§ **AIM OF THE TASK**: When you retype the data, keep every line exactly as it appears.

§ **DATA SUPPLIED**:

-*-

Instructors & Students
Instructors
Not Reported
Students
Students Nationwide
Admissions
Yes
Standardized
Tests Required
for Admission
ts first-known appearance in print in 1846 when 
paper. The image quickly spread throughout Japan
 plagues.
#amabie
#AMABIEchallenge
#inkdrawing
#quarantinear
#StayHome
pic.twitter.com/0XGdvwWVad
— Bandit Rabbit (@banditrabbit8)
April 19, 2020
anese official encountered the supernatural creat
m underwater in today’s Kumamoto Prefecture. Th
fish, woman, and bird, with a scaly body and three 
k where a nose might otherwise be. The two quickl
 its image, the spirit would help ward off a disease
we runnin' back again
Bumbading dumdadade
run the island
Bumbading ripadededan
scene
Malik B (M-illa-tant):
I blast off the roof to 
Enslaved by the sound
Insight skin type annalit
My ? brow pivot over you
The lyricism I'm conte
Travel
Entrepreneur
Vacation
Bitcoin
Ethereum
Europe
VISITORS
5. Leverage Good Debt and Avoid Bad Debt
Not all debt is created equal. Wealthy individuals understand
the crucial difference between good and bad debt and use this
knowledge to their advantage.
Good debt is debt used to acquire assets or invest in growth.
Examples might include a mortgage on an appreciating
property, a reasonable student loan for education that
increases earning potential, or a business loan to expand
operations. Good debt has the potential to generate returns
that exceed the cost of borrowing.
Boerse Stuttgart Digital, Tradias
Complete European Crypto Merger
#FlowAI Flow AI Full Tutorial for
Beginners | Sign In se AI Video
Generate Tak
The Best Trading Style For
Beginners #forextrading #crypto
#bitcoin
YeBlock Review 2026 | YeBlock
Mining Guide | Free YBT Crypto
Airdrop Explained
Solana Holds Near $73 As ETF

-*-

§ **TASK ANSWER**:
Instructors & Students
Instructors
Not Reported
Students
Students Nationwide
Admissions
Yes
Standardized
Tests Required
for Admission
ts first-known appearance in print in 1846 when 
paper. The image quickly spread throughout Japan
 plagues.
#amabie
#AMABIEchallenge
#inkdrawing
#quarantinear
#StayHome
pic.twitter.com/0XGdvwWVad
— Bandit Rabbit (@banditrabbit8)
April 19, 2020
anese official encountered the supernatural creat
m underwater in today’s Kumamoto Prefecture. Th
fish, woman, and bird, with a scaly body and three 
k where a nose might otherwise be. The two quickl
 its image, the spirit would help ward off a disease
we runnin' back again
Bumbading dumdadade
run the island
Bumbading ripadededan
scene
Malik B (M-illa-tant):
I blast off the roof to 
Enslaved by the sound
Insight skin type annalit
My ? brow pivot over you
The lyricism I'm conte
Travel
Entrepreneur
Vacation
Bitcoin
Ethereum
Europe
VISITORS
5. Leverage Good Debt and Avoid Bad Debt
Not all debt is created equal. Wealthy individuals understand
the crucial difference between good and bad debt and use this
knowledge to their advantage.
Good debt is debt used to acquire assets or invest in growth.
Examples might include a mortgage on an appreciating
property, a reasonable student loan for education that
increases earning potential, or a business loan to expand
operations. Good debt has the potential to generate returns
that exceed the cost of borrowing.
Boerse Stuttgart Digital, Tradias
Complete European Crypto Merger
#FlowAI Flow AI Full Tutorial for
Beginners | Sign In se AI Video
Generate Tak
The Best Trading Style For
Beginners #forextrading #crypto
#bitcoin
YeBlock Review 2026 | YeBlock
Mining Guide | Free YBT Crypto
Airdrop Explained
Solana Holds Near $73 As ETF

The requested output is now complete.